HTML Minifier version 2.1.7 is a minor update focusing on refinements and stability compared to the previous stable version 2.1.6. Both versions are powerful, highly configurable, and JavaScript-based HTML minifiers designed to optimize HTML code for production environments. Developers leverage this tool to reduce HTML file sizes, leading to faster page load times and improved website performance, contributing to a better user experience and potentially boosting SEO rankings.
Key differences lie primarily in updated development dependencies. Specifically, grunt-eslint sees an update moving from version 18.1.x in 2.1.6 to 19.0.x in 2.1.7. This indicates improvements in code linting and quality control during the development process. While the core dependencies used for the minification process itself remain the same, such as change-case, clean-css, commander, he, ncname, relateurl, and uglify-js, this change likely reflects improvements in the project's internal tooling and code consistency.

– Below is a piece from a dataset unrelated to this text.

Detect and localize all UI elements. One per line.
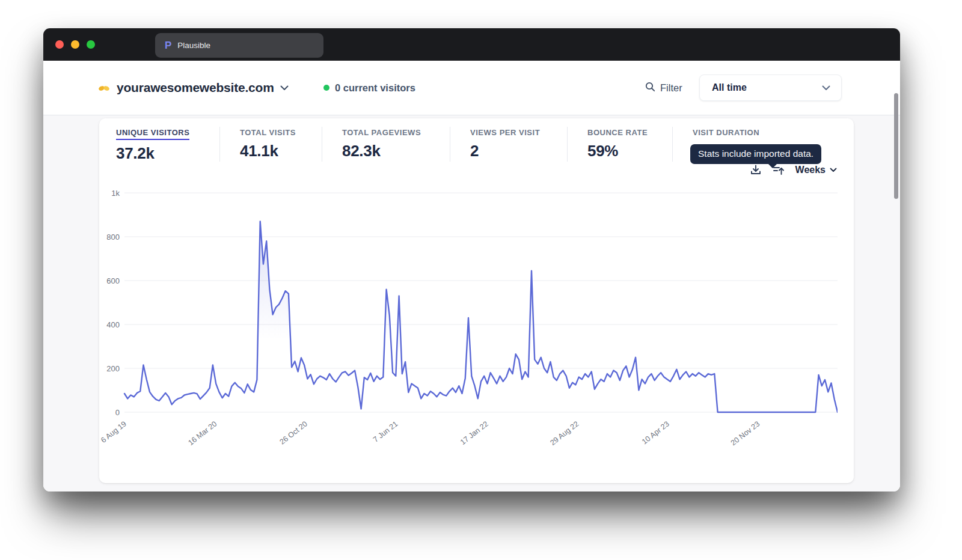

The release date also marks that 2.1.7 came out a week after 2.1.6. For developers adopting HTML Minifier, this means that version 2.1.7 likely incorporates minor bug fixes and refinements identified since the previous release, making it the recommended choice for new projects. Developers already using 2.1.6 should consider updating to benefit from these improvements.
All the vulnerabilities related to the version 2.1.7 of the package
kangax html-minifier REDoS vulnerability
A Regular Expression Denial of Service (ReDoS) flaw was found in kangax html-minifier 4.0.0 because of the reCustomIgnore regular expression.
Regular Expression Denial of Service in clean-css
Version of clean-css prior to 4.1.11 are vulnerable to Regular Expression Denial of Service (ReDoS). Untrusted input may cause catastrophic backtracking while matching regular expressions. This can cause the application to be unresponsive leading to Denial of Service.
Upgrade to version 4.1.11 or higher.